__Try it__
Where in the listing does the word "près" appear? Report each line that holds it.

__Dataset__

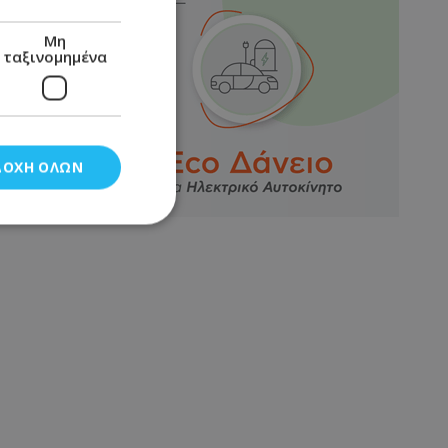
Μη
ταξινομημένα
ΔΟΧΉ ΌΛΩΝ
νομημένα
στη και τη
τητα cookies.
αποθηκεύει το
θεσης του χρήστη
 παρακολούθηση και
τα σύμφωνα με τον
ρρήτου των
ειών.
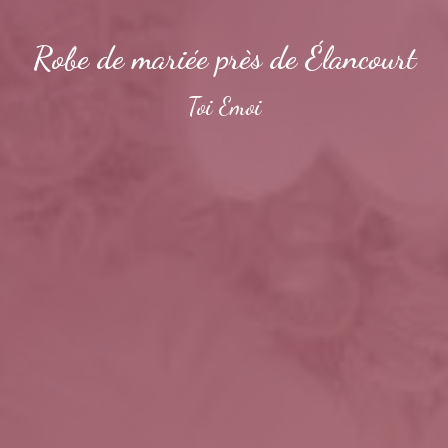
Robe de mariée près de Élancourt
Toi Emoi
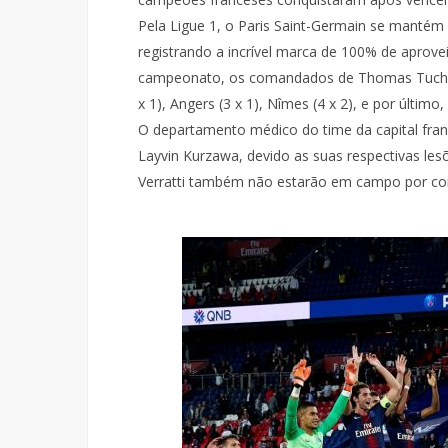
Pela Ligue 1, o Paris Saint-Germain se mantém
registrando a incrível marca de 100% de aprove
campeonato, os comandados de Thomas Tuchel 
x 1), Angers (3 x 1), Nîmes (4 x 2), e por último
O departamento médico do time da capital fran
Layvin Kurzawa, devido as suas respectivas lesõ
Verratti também não estarão em campo por co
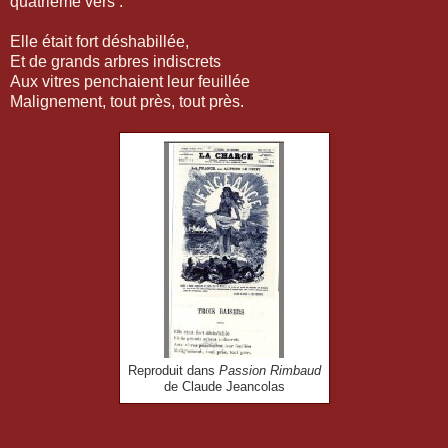
quatrième vers :
Elle était fort déshabillée,
Et de grands arbres indiscrets
Aux vitres penchaient leur feuillée
Malignement, tout près, tout près.
Reproduit dans
Passion Rimbaud
de Claude Jeancolas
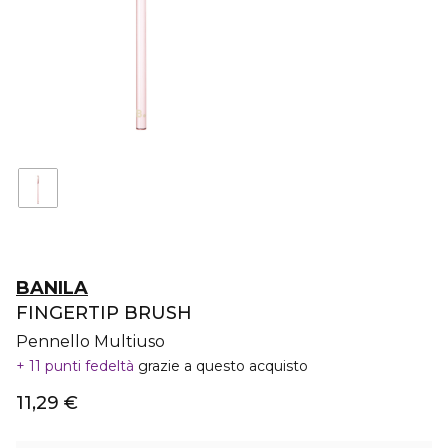
BANILA
FINGERTIP BRUSH
Pennello Multiuso
11 punti fedeltà
grazie a questo acquisto
11,29 €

__Written solution__
Robe de mariée près de Élancourt
Malignement, tout près, tout près.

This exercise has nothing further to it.